Residents of Florida, beware. Your rights are under attack.
Amendment 2, a referendum on the November statewide ballot, is a misguided effort to ”reform” the state’s initiative process. The ballot measure, the brainchild of special interests in Tallahassee, is really an all-out assault on our rights as Floridians.
While the Legislature placed Amendment 2 on the ballot, the measure is the handiwork of the Florida Chamber of Commerce and other special interests. It is motivated by fear that voters might diminish these special interests’ stranglehold over the Legislature.
The Chamber and its allies have made numerous misleading statements about the initiative process in Florida. For example, they’ve said that the initiative process in Florida is ”out of control.” This is just plain wrong.
As I testified this past year before special legislative committees in both the House and the Senate, compared with the other 23 states that permit the initiative process, Florida’s initiative process is not reaching ”epidemic” levels. Between 1976 and 2002, only 21 initiatives qualified for the ballot, an average of 1.5 per general election.
While six measures are on the 2004 statewide ballot, there is no upward trend in the use of ballot initiatives in Florida. In 1998, no initiatives qualified for the ballot; in 2000, citizens voted on only one initiative. Indeed, across the country, the number of initiatives on the ballot has been steadily dropping since 1996.
Gathering the nearly half a million valid signatures of registered voters needed to qualify a ballot initiative is no easy task. Just ask Gov. Jeb Bush and Chief Financial Officer Tom Gallagher, who want to kill the citizen-approved bullet train (Amendment 6 on the November ballot). They had to rely on corporate sponsors, including Anheuser-Busch, Universal City, The Villages, St. Joe Company and the Florida Trucking Association, to pay petition gatherers more than $1 million to qualify their amendment.
If Floridians really want to reform the initiative process, they should vote No on Amendment 2. Instead, they should push the Legislature to create a statuary initiative process that allows residents to propose and vote on ordinary laws, in addition to constitutional amendments. Unlike people in 21 other states, Floridians don’t have that option because the Legislature killed this proposal during the last session.
It’s understandable that some Floridians are concerned about the initiative process. Money plays a major role in most ballot campaigns, and special interests do, at times, try to use the process to their advantage. But the process is no worse than the backdoor shenanigans that go on Tallahassee during the legislative session.
The initiative process, as Woodrow Wilson referred to it in 1912, can serve as a ”gun behind the door.” It can help to ensure that legislatures remain responsive to public opinion by providing a check on the dominance of special interests.
The initiative can bring about substantive reforms otherwise crushed or ignored by our elected officials.
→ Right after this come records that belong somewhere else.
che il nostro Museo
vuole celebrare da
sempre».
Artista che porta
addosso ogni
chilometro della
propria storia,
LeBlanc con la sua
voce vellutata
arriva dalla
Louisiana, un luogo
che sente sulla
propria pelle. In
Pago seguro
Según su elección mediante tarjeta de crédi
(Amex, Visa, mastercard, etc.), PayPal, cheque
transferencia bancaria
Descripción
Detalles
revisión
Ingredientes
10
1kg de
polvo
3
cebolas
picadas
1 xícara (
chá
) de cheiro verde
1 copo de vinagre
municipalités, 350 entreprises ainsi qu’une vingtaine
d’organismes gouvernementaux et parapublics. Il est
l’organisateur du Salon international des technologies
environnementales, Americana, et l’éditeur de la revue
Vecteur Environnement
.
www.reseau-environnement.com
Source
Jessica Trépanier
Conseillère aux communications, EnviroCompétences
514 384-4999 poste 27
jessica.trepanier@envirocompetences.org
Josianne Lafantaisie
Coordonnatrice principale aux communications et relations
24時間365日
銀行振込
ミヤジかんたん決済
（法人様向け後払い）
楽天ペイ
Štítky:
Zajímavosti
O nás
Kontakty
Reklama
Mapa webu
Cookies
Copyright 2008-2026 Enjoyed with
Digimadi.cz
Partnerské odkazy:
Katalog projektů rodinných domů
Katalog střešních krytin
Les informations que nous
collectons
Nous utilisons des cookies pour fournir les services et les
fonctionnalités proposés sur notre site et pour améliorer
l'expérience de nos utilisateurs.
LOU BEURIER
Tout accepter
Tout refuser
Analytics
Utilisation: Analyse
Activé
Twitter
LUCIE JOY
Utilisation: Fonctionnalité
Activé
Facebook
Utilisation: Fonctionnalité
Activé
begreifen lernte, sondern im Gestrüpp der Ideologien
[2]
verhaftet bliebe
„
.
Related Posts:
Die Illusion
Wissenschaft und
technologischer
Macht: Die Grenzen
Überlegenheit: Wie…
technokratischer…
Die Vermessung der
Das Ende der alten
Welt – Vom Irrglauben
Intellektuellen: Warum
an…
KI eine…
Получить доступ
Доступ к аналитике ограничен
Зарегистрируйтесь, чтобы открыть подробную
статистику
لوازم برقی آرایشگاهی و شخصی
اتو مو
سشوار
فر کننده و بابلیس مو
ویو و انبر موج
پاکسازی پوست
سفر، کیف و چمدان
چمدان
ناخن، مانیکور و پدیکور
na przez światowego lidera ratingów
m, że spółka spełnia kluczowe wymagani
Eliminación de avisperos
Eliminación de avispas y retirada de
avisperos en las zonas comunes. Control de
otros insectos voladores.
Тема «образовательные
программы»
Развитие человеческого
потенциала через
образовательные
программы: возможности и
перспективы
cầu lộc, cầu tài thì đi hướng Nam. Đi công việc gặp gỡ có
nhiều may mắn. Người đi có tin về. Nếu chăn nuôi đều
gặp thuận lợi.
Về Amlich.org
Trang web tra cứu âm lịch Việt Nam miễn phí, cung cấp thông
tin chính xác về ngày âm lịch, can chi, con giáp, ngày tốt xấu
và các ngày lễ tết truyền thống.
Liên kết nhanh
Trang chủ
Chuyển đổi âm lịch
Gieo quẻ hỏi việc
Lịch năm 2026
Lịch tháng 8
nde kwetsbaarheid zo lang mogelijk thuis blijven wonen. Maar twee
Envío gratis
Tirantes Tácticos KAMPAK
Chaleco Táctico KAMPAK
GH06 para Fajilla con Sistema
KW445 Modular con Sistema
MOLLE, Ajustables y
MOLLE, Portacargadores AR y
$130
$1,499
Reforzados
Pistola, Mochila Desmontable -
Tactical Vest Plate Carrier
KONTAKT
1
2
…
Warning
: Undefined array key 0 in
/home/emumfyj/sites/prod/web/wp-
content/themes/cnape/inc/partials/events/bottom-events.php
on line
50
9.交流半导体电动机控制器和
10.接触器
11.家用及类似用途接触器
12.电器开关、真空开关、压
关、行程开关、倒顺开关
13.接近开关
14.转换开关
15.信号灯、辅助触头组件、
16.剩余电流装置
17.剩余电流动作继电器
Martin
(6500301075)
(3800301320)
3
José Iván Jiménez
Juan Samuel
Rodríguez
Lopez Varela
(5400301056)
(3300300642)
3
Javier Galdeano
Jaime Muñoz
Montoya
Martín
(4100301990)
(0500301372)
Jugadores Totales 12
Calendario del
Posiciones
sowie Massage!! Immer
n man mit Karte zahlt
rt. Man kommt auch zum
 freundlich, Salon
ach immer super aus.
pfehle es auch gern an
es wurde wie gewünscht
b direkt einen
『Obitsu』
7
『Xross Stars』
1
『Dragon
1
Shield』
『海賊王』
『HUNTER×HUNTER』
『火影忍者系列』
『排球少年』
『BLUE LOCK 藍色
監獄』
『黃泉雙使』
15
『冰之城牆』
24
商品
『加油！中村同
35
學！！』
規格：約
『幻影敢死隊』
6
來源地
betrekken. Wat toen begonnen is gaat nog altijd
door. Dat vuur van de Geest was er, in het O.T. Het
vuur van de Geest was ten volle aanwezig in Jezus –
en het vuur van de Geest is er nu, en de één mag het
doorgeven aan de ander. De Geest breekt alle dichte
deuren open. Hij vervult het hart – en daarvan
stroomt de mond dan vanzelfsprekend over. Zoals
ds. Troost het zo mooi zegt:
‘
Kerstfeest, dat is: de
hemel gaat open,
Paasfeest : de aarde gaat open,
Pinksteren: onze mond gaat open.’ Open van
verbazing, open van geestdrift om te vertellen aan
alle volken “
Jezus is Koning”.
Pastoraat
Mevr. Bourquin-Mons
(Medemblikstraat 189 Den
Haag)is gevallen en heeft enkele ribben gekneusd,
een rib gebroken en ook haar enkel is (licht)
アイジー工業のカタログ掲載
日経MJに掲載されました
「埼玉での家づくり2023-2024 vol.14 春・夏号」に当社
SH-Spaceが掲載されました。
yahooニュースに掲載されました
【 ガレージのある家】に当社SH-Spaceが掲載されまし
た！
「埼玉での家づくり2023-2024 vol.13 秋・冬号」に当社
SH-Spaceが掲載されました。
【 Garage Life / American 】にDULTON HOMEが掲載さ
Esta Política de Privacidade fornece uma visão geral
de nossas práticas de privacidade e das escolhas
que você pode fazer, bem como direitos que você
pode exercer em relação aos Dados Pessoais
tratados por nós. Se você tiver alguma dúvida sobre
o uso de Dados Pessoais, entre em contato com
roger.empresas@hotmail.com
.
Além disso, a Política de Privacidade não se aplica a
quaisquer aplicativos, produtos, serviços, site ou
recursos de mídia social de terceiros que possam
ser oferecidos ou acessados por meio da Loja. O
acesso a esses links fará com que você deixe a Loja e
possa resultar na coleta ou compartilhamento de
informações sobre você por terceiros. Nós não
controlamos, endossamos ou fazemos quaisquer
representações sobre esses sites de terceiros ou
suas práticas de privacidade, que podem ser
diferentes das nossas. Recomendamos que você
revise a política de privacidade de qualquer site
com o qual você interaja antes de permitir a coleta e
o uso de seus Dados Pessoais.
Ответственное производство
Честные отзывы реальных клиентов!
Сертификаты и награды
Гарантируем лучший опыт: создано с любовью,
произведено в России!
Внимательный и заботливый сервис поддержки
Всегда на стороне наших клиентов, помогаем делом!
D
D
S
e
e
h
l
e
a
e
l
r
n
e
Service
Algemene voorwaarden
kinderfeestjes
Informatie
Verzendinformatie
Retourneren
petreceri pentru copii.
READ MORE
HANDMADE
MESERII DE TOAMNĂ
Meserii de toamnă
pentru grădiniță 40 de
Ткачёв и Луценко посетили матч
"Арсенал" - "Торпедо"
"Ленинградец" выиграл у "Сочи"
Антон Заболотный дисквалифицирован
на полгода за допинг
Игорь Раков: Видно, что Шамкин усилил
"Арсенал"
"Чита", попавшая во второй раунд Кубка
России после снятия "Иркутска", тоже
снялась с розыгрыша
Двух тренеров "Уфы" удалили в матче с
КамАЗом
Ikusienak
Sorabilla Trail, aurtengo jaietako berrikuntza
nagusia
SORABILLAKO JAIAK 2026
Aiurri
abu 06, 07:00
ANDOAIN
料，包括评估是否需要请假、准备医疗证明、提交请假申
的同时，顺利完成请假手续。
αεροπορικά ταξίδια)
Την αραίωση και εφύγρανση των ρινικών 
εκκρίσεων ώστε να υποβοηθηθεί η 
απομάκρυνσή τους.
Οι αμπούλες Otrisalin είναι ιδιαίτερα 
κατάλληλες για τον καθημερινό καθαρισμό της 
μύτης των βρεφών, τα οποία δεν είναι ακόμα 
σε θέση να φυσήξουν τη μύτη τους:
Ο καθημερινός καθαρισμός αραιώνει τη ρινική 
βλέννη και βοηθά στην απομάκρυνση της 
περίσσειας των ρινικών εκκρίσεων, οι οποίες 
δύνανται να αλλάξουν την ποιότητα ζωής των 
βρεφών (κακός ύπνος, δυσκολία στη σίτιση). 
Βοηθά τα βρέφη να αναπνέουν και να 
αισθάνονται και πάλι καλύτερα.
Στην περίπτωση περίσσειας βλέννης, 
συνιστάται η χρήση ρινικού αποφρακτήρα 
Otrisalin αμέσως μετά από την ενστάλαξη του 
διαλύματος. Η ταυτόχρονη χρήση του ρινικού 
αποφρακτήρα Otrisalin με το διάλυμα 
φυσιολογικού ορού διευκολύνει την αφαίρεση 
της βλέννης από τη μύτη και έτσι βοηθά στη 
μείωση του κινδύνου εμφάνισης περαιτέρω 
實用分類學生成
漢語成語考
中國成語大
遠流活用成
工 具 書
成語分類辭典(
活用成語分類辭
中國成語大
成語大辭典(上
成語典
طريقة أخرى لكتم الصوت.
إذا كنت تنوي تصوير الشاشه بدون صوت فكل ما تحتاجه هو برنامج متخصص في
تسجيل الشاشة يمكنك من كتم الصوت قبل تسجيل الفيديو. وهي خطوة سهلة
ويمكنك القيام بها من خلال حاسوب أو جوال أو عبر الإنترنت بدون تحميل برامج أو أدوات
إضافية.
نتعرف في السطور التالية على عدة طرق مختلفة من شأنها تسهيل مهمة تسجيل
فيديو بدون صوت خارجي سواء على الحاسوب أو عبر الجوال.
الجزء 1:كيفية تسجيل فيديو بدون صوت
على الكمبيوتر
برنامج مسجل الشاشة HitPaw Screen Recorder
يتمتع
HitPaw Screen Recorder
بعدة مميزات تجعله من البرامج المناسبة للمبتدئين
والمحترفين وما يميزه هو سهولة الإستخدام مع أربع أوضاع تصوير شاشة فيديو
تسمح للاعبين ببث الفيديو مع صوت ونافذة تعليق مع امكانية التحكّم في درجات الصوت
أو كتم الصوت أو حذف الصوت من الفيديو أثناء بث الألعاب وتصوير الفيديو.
For example, the statewide ban on smoking in public places, which voters approved with 71 percent of the vote in 2002, was repeatedly killed by the tobacco lobby in Tallahassee. Furthermore, the process itself has many indirect ”educative effects” on civic participation, including increasing citizens’ political awareness and knowledge about politics and engendering trust in government.
Direct democracy is not perfect, but it does allow citizens to voice their concerns when their representatives choose to ignore or contravene their wishes. Don’t be fooled by Amendment 2; it is a Trojan Horse. It is bad for Floridians, and I’m confident that they will see through the Chamber’s disingenuous and brazen attempt to limit the rights of Floridians come Election Day.